**TASK MATERIAL**
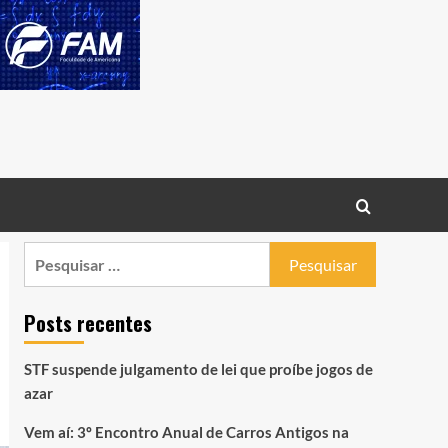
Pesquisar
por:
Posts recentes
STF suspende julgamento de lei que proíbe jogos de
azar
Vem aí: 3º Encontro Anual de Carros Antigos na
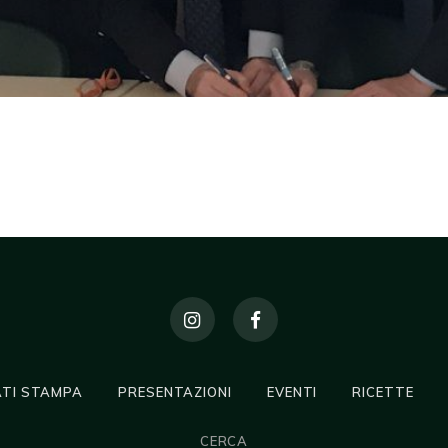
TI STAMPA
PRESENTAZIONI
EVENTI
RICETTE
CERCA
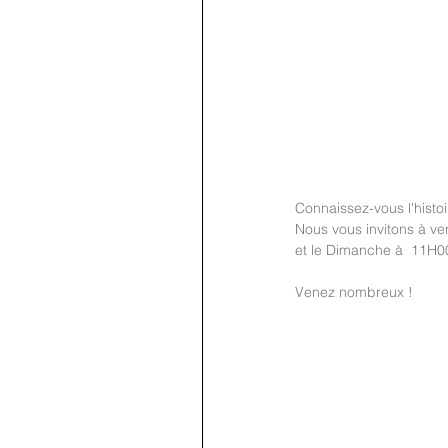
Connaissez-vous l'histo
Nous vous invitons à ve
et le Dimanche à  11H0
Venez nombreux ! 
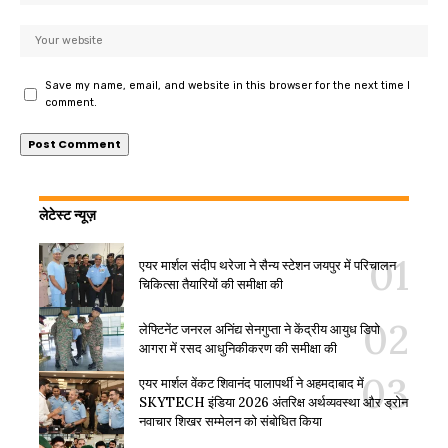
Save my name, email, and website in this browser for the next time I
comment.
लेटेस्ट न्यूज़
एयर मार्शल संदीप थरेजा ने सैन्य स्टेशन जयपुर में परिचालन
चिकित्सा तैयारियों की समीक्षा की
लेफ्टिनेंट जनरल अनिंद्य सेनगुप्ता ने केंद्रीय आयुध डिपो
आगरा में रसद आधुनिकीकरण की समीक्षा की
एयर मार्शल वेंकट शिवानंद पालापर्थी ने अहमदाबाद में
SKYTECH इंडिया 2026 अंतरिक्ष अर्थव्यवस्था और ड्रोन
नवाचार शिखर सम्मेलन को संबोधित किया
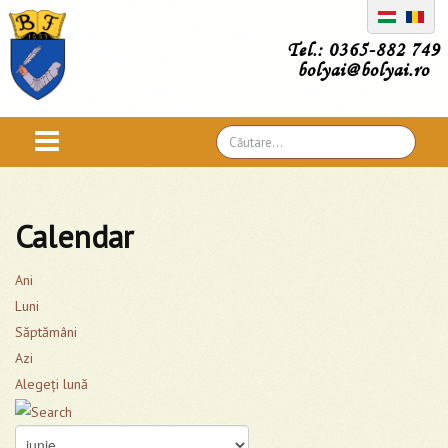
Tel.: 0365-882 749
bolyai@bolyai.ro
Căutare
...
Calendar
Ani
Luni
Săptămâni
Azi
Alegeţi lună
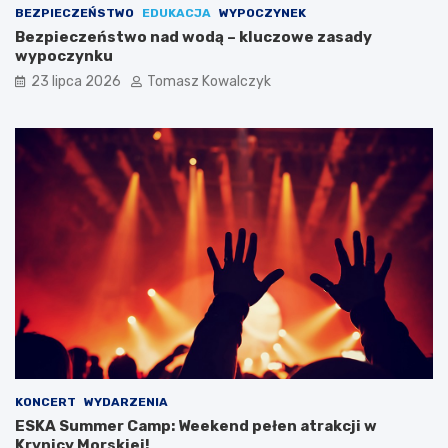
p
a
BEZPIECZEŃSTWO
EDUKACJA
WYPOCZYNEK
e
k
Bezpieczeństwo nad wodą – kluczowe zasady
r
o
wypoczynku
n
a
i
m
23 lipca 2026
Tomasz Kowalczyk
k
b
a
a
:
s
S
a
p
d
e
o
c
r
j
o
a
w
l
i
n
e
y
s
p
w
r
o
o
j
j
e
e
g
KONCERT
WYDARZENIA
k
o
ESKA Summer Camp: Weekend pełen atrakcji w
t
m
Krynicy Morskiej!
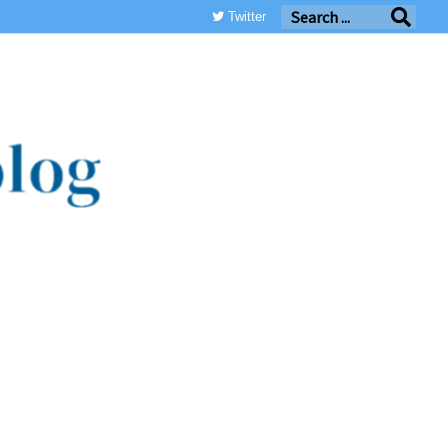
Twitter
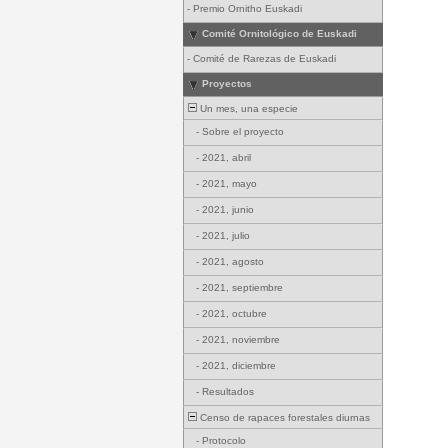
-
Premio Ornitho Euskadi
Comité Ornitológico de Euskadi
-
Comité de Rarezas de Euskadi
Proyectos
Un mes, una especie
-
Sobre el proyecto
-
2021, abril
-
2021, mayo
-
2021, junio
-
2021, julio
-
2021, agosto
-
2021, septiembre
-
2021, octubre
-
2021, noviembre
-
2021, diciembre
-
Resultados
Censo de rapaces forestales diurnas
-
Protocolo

**EXERCISE GOAL**
Exact copy, no images: rewrite the entire listing above.

**OUTPUT OF THE EXERCISE**
Pesquisar
por:
Posts recentes
STF suspende julgamento de lei que proíbe jogos de
azar
Vem aí: 3º Encontro Anual de Carros Antigos na
TI STAMPA
PRESENTAZIONI
EVENTI
RICETTE
CERCA
Connaissez-vous l'histo
Nous vous invitons à ve
et le Dimanche à  11H0
Venez nombreux ! 
Save my name, email, and website in this browser for the next time I
comment.
लेटेस्ट न्यूज़
एयर मार्शल संदीप थरेजा ने सैन्य स्टेशन जयपुर में परिचालन
चिकित्सा तैयारियों की समीक्षा की
लेफ्टिनेंट जनरल अनिंद्य सेनगुप्ता ने केंद्रीय आयुध डिपो
आगरा में रसद आधुनिकीकरण की समीक्षा की
एयर मार्शल वेंकट शिवानंद पालापर्थी ने अहमदाबाद में
SKYTECH इंडिया 2026 अंतरिक्ष अर्थव्यवस्था और ड्रोन
नवाचार शिखर सम्मेलन को संबोधित किया
Tel.: 0365-882 749
bolyai@bolyai.ro
Căutare
...
Calendar
Ani
Luni
Săptămâni
Azi
Alegeţi lună
p
a
BEZPIECZEŃSTWO
EDUKACJA
WYPOCZYNEK
e
k
Bezpieczeństwo nad wodą – kluczowe zasady
r
o
wypoczynku
n
a
i
m
23 lipca 2026
Tomasz Kowalczyk
k
b
a
a
:
s
S
a
p
d
e
o
c
r
j
o
a
w
l
i
n
e
y
s
p
w
r
o
o
j
j
e
e
g
KONCERT
WYDARZENIA
k
o
ESKA Summer Camp: Weekend pełen atrakcji w
t
m
Krynicy Morskiej!
Twitter
-
Premio Ornitho Euskadi
Comité Ornitológico de Euskadi
-
Comité de Rarezas de Euskadi
Proyectos
Un mes, una especie
-
Sobre el proyecto
-
2021, abril
-
2021, mayo
-
2021, junio
-
2021, julio
-
2021, agosto
-
2021, septiembre
-
2021, octubre
-
2021, noviembre
-
2021, diciembre
-
Resultados
Censo de rapaces forestales diurnas
-
Protocolo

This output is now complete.